**Work task**:
Look for the line that has "excited about is" in the material below; please repeat it and every line after it, exactly, up to and including the line that has "sed, and we", and nothing else.

---------------

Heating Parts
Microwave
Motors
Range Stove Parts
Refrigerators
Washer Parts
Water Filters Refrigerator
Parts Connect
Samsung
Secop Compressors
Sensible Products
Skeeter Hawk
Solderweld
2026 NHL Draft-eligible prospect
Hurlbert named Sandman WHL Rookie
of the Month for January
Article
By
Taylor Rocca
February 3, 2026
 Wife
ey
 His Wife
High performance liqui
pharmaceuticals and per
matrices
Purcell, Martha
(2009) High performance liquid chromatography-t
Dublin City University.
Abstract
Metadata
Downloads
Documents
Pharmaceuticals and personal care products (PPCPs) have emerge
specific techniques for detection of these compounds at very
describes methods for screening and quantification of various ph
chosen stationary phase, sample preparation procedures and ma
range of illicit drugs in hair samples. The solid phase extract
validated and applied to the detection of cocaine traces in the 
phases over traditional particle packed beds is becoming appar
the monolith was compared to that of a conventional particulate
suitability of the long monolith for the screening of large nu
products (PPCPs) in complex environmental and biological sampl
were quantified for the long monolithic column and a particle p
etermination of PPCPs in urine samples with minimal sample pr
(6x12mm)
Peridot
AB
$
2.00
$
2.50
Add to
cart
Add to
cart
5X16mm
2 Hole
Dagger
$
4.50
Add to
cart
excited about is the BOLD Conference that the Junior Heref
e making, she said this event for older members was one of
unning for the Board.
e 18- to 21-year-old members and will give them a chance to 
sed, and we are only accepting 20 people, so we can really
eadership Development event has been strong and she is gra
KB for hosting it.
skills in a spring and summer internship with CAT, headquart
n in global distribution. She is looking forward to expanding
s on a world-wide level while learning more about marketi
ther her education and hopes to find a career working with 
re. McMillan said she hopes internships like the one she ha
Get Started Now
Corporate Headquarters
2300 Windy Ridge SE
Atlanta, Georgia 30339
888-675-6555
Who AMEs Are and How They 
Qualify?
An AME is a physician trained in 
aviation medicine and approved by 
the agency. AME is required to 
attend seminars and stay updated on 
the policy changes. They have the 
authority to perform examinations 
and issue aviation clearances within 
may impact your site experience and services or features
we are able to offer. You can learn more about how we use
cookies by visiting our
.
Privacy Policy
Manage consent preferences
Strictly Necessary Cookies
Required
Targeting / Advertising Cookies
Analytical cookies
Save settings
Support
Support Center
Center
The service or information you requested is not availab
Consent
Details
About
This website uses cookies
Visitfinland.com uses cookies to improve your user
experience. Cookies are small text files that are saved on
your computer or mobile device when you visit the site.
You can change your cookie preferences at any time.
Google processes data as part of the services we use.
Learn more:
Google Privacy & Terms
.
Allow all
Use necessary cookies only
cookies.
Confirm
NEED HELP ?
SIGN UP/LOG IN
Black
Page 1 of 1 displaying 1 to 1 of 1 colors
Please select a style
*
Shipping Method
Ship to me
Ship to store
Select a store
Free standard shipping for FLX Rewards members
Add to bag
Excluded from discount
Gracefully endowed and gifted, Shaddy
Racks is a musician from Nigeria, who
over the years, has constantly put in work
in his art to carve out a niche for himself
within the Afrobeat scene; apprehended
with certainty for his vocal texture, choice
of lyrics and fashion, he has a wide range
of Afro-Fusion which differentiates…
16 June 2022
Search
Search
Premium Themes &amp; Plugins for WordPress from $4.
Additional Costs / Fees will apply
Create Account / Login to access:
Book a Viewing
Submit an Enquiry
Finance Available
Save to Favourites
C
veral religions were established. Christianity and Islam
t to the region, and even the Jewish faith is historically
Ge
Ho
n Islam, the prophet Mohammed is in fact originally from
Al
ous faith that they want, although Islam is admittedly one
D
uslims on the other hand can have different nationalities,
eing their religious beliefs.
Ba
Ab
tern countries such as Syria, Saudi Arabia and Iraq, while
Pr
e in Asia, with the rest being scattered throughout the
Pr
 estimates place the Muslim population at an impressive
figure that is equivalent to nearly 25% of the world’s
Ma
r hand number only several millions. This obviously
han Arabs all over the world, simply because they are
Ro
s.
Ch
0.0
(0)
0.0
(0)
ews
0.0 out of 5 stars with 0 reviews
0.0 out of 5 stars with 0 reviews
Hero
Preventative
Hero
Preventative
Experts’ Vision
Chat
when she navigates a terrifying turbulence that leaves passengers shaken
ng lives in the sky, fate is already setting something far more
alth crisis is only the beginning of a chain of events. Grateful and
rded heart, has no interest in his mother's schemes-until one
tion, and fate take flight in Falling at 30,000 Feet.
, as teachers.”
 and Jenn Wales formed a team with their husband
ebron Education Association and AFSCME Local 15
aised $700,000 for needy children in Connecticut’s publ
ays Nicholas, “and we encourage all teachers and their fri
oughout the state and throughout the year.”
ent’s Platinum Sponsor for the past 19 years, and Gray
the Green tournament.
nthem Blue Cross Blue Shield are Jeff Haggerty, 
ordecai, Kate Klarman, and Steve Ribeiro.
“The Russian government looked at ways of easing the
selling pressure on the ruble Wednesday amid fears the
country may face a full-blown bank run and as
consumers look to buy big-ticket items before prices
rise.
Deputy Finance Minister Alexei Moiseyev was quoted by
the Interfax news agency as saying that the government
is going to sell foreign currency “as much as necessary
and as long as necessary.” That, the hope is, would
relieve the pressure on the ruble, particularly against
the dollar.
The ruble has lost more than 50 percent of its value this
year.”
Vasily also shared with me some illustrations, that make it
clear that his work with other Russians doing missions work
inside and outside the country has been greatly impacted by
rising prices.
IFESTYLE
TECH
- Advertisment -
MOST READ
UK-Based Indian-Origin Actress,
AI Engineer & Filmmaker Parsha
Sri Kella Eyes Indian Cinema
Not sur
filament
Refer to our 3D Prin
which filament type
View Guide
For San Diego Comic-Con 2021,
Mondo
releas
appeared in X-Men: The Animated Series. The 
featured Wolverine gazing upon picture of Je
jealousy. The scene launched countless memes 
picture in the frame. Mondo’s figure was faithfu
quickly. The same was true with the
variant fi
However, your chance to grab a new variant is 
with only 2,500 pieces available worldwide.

---------------

**Result of the exercise**:
excited about is the BOLD Conference that the Junior Heref
e making, she said this event for older members was one of
unning for the Board.
e 18- to 21-year-old members and will give them a chance to 
sed, and we are only accepting 20 people, so we can really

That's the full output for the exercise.